Now, I hold no love of the ISTQB. I don’t see any correlation between ISTQB certification and tester competence. I think an awful lot of what the ISTQB promotes as “best practice” is at best context-dependent and at worst actively damaging. But that’s a topic for another post, one I probably will never write. It’s just not worth the energy. I don’t feed that which I don’t want to see grow.
But my point is that I don’t put any stock in anything the ISTQB says, so I was absolutely stunned to find that I agreed with a statement in an ISTQB syllabus.
So I replied, “Whodathunk I’d agree w/ istqb. Unless org sells test svcs, its is a means to an end, a way to get info.”
That touched off a small storm of responses, some agreeing, but many more disagreeing. I’ve been replying to the objections on Twitter, but I think this topic needs more than 140 characters.
First, a few clarifications:
1) I am talking specifically about software development.

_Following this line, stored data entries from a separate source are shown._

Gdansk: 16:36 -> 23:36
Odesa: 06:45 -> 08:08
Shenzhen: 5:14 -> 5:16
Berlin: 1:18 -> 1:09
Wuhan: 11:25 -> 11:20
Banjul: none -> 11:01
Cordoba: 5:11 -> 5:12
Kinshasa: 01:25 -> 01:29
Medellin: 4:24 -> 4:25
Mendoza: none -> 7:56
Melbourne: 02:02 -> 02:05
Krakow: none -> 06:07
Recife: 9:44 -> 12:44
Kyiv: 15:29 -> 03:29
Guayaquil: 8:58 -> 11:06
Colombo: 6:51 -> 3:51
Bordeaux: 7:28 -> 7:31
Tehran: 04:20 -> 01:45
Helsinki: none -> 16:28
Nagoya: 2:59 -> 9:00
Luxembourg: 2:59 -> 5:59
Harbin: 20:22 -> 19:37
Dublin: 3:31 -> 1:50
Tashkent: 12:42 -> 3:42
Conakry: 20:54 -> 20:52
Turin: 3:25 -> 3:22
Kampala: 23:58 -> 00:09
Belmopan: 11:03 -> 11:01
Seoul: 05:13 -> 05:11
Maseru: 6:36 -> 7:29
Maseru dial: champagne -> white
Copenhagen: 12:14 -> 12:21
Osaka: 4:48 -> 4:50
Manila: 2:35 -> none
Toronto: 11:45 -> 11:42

2) I am talking about business value.
3) Business value is inextricably linked with increased revenue or decreased costs. That’s not decreased costs of software development. It’s overall decreased costs that can be attributed to the use of the final delivered software.
So the value in software development rests in the final result—the delivered product or service—not the process or activities that went into making the result.
Testing does not have value on its own. Neither does programming. I have seen more than one team crank out lots of code and yet be unable to ship a product anyone would buy. For that matter, designing doesn’t have intrinsic value either.
“But wait!” you say. “Testing does have value. Customers pay more for better quality software, so testing has value.”
Well no. First, it’s not clear that customers pay more for better quality software. Customers are less likely to abandon better quality software in a fit of rage. But they don’t necessarily pay more for the kind of quality that comes from having testers do more testing. Further, testing does not automatically lead to better software. In fact, better testing can actually lead to worse software. Finally, as Ron Jeffries pointed out, testing only adds value to the extent that the team uses the information that testing produced in order to improve the software.
But that’s not even the main point here. The main point is that testing and programming and designing and all the other activities that go into making software are all just a means to an end. As UCLA coach John Wooden said, “Never mistake activity for achievement.”
The bottom line is that if you want your work to have value, make sure that the software you’re working on ships and satisfies customers. The final result is a whole team effort. The team succeeds or fails together. And the value of the work you’re doing is stuck at 0 until the software you’re working on is in the hands of paying customers.